Tuple ordering

teodorlu · September 29, 2019, 11:32am

Hello!

I was recently surprised by Clojure’s sorting behavior when sorting tuples, which seems to depend on length:

(sort [[1 :a] [2] [3 :b] [0 :c :c]])
;; => ([2] [1 :a] [3 :b] [0 :c :c])

I was expecting what Python does:

>>> sorted([(1, 'a'), (2,), (3, 'b'), (0, 'c', 'c')])
[(0, 'c', 'c'), (1, 'a'), (2,), (3, 'b')]

Anyone know why this is the case? Is there a rationale I haven’t found?

Thanks!

Teodor

Edit: found Clojure - Comparators Guide (by @andy.fingerhut ). Still gladly welcoming comments.

Edit 2: Relevant excerpt from the docs:

vectors are sorted from fewest elements to most elements, with lexicographic ordering among equal length vectors.

Edit 3: I guess Edit 2 answers my question. New question: I’m now searching for a simple way to do lexical sorting by elements, ie. the Python behavior.

Edit 4: The docs contained the outline for lexical sorting. Here’s an adapted example:

(defn cmp-vec-lexi
  [x y]
  (let [x-len (count x)
        y-len (count y)
        len (min x-len y-len)]
    (loop [i 0]
      (if (== i len)
        ;; If all elements 0..(len-1) are same, shorter vector comes
        ;; first.
        (compare x-len y-len)
        (let [c (compare (x i) (y i))]
          (if (zero? c)
            (recur (inc i))
            c))))))

(sort-by identity cmp-vec-lexi [[1 :a] [2] [3 :b] [0 :c :c]])
;; => ([0 :c :c] [1 :a] [2] [3 :b])

didibus · September 30, 2019, 5:29am

Can’t you just do: (sort-by first [[1 :a] [2] [3 :b] [0 :c :c]])
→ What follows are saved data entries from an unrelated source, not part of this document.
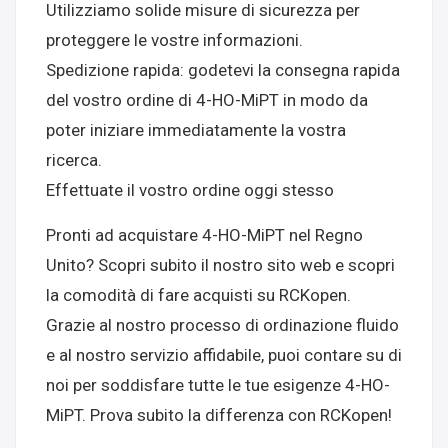
Utilizziamo solide misure di sicurezza per
proteggere le vostre informazioni.
Spedizione rapida: godetevi la consegna rapida
del vostro ordine di 4-HO-MiPT in modo da
poter iniziare immediatamente la vostra
ricerca.
Effettuate il vostro ordine oggi stesso
Pronti ad acquistare 4-HO-MiPT nel Regno
Unito? Scopri subito il nostro sito web e scopri
la comodità di fare acquisti su RCKopen.
Grazie al nostro processo di ordinazione fluido
e al nostro servizio affidabile, puoi contare su di
noi per soddisfare tutte le tue esigenze 4-HO-
MiPT. Prova subito la differenza con RCKopen!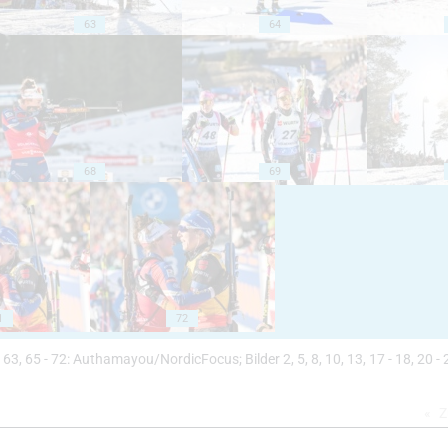
63
64
68
69
1
72
- 58, 63, 65 - 72: Authamayou/NordicFocus; Bilder 2, 5, 8, 10, 13, 17 - 18, 20 - 
Z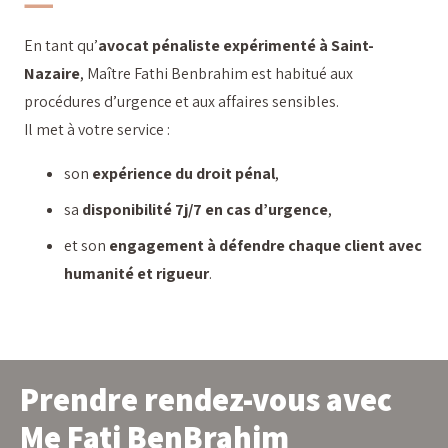
En tant qu’
avocat pénaliste expérimenté à Saint-
Nazaire
, Maître Fathi Benbrahim est habitué aux
procédures d’urgence et aux affaires sensibles.
Il met à votre service :
son
expérience du droit pénal
,
sa
disponibilité 7j/7 en cas d’urgence
,
et son
engagement à défendre chaque client avec
humanité et rigueur
.
Prendre rendez-vous avec
Me Fati BenBrahim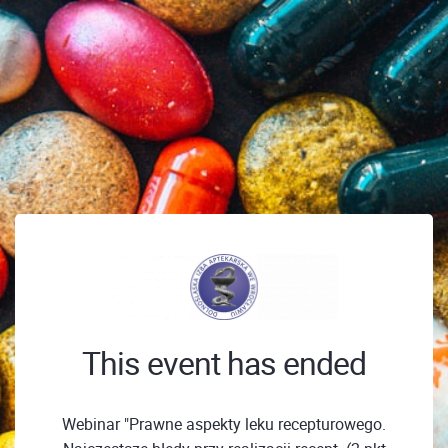
This event has ended
Webinar "Prawne aspekty leku recepturowego.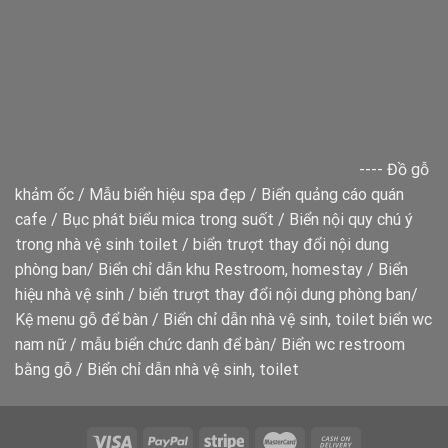
----
Đồ gỗ
khảm ốc
/
Mẫu biển hiệu spa đẹp
/
Biển quảng cáo quán
cafe
/
Bục phát biểu mica trong suốt
/
Biển nội quy chú ý
trong nhà vệ sinh toilet
/
biển trượt thay đổi nội dung
phòng ban
/
Biển chỉ dẫn khu Restroom, homestay
/
Biển
hiệu nhà vệ sinh
/
biển trượt thay đổi nội dung phòng ban
/
Kệ menu gỗ để bàn
/
Biển chỉ dẫn nhà vệ sinh, toilet
biển wc
nam nữ
/
mẫu biển chức danh để bàn
/
Biển wc restroom
bằng gỗ
/
Biển chỉ dẫn nhà vệ sinh, toilet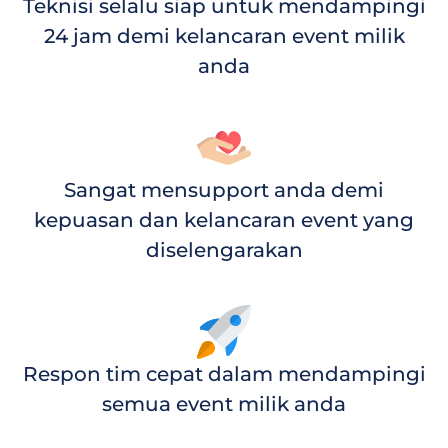
Teknisi selalu siap untuk mendampingi
24 jam demi kelancaran event milik
anda
Sangat mensupport anda demi
kepuasan dan kelancaran event yang
diselengarakan
Respon tim cepat dalam mendampingi
semua event milik anda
teodorlu · September 30, 2019, 7:41am

Wouldn’t that ignore the second element? That might not have been clear from my example above.

andersmurphy · September 30, 2019, 11:52am

There’s probably a more elegant/efficient solution, but I imagine the idea will be the same. To get the behaviour you want you need to make sure that when you are comparing the tuples they are the same length. You can do this by “growing” the shortest of the two collections before you pass them into the compare function.

(defn grow [coll length]
  (if (>= (count coll) length)
    coll
    (recur (conj coll nil) length)))

(defn tuple [a b]
  (let [longest (max (count a) (count b))
        a       (grow a longest)
        b       (grow b longest)]
    (compare a b)))

(sort tuple [[1 :a] [2] [3 :b]  [3 :a]  [0 :c :c] [2 :b] [0 :c :a]])

;; => ([0 :c :a] [0 :c :c] [1 :a] [2] [2 :b] [3 :a] [3 :b])

Hope that helps.

teodorlu · September 30, 2019, 12:01pm

Huh, that’s interesting.

Is it documented anywhere that nil is the “globally smallest element”?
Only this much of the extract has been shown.